I’ve been a kale lover since the beginning of my time on this earth. I love kale so much I wouldn’t be surprised if my mom pureed it and put it in my bottle so I would drink my milk. I also love collard greens but that’s another story.
Kale comes in many varieties and is part of an extensive plant family that includes broccoli, bok choy, brussel sprouts, watercress, cabbage and of course collard greens. It is also the alphabet soup of nutrients including Vitamin A, Vitamin B1, Vitamin B2, Vitamin B3, Vitamin B6, Vitamin B9, Vitamin C, Vitamin E, Vitamin K, Carotenoids, Flavonoids, Glucosinolates, Fiber, Omega-3 Fatty Acids, Protein, Calcium, Copper, Iron, Manganese, Magnesium, Phosphorus and Tryptophan.

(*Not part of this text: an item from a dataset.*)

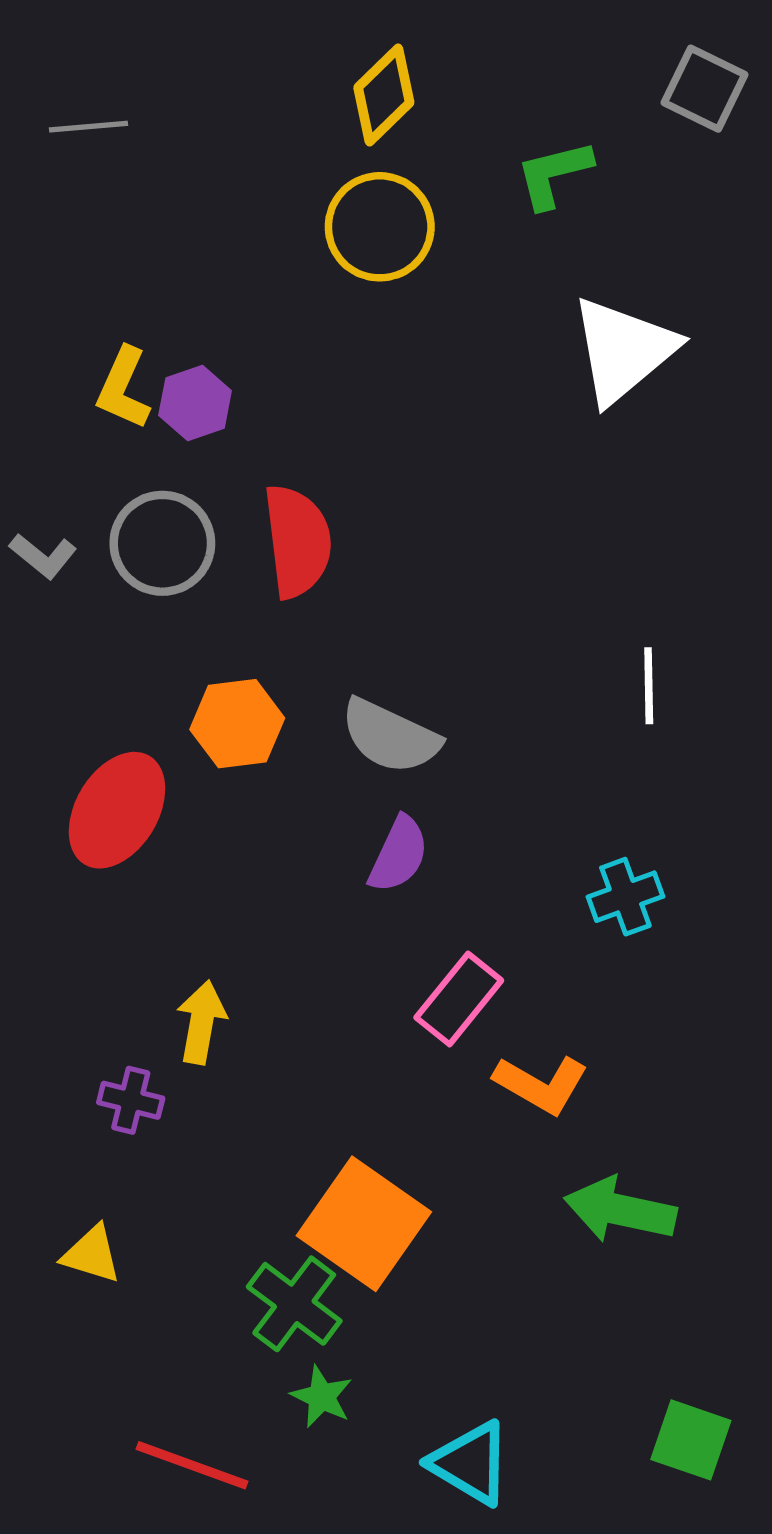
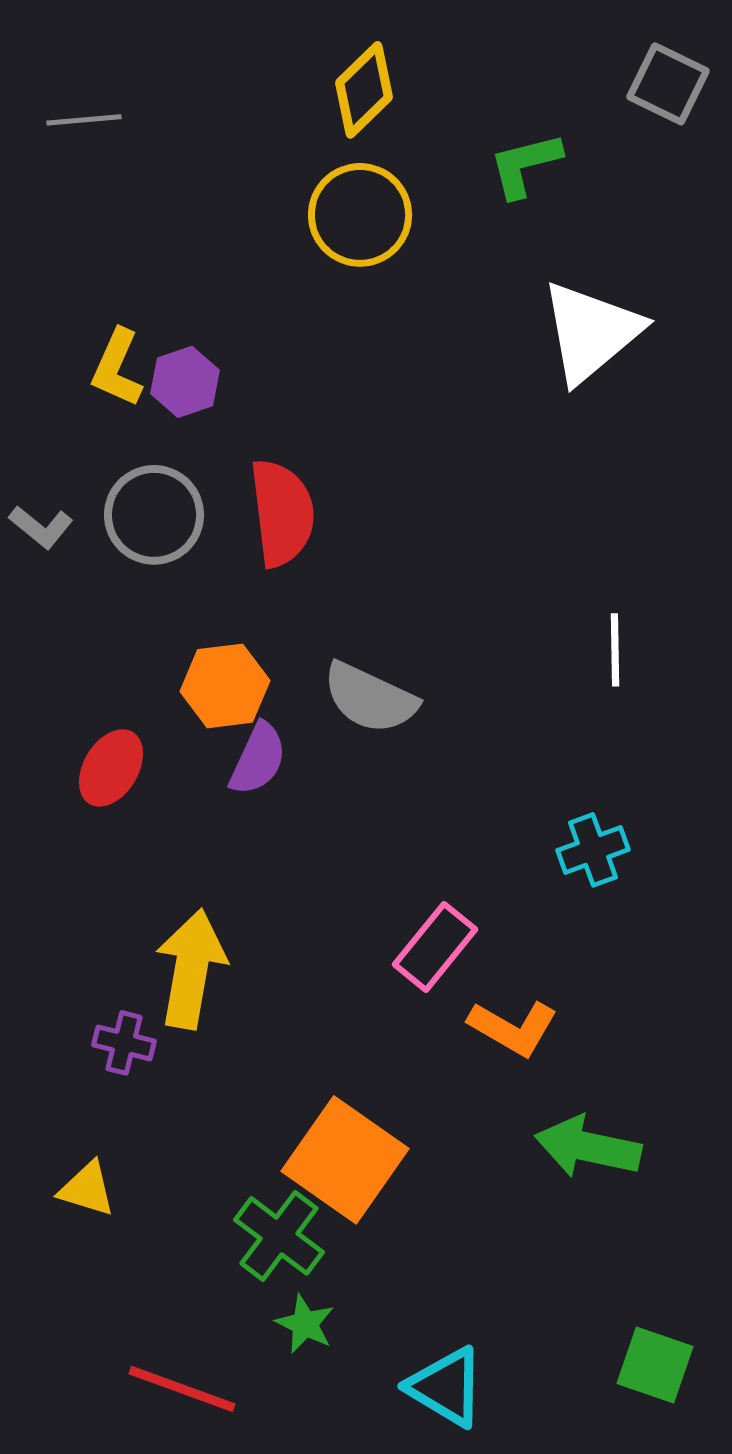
red ellipse: (117, 810) -> (111, 768), size x0.7
purple semicircle: (399, 854) -> (258, 759), moved
yellow arrow: (201, 1022) -> (191, 969), size x1.5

Ridiculous right? So let’s eat Kale!
Some people say they just don’t like kale. So how do you incorporate this nutritional powerhouse into a family diet? Change is hard for people. My husband swore he would never eat kale, then one day I served him a smoothie with kale, bananas, blueberries, coconut milk and cashew nuts. He loved it and now makes them for himself every day.
In order to make sure your loved ones have a good kale experience, it’s important to learn how to purchase, store and prepare kale. Keep kale in the garden (yours or your farmers) until you are ready to use it. Store bought is good too, just remember after four or five days in the refrigerator it starts to lose nutritional benefits and from my point of view taste.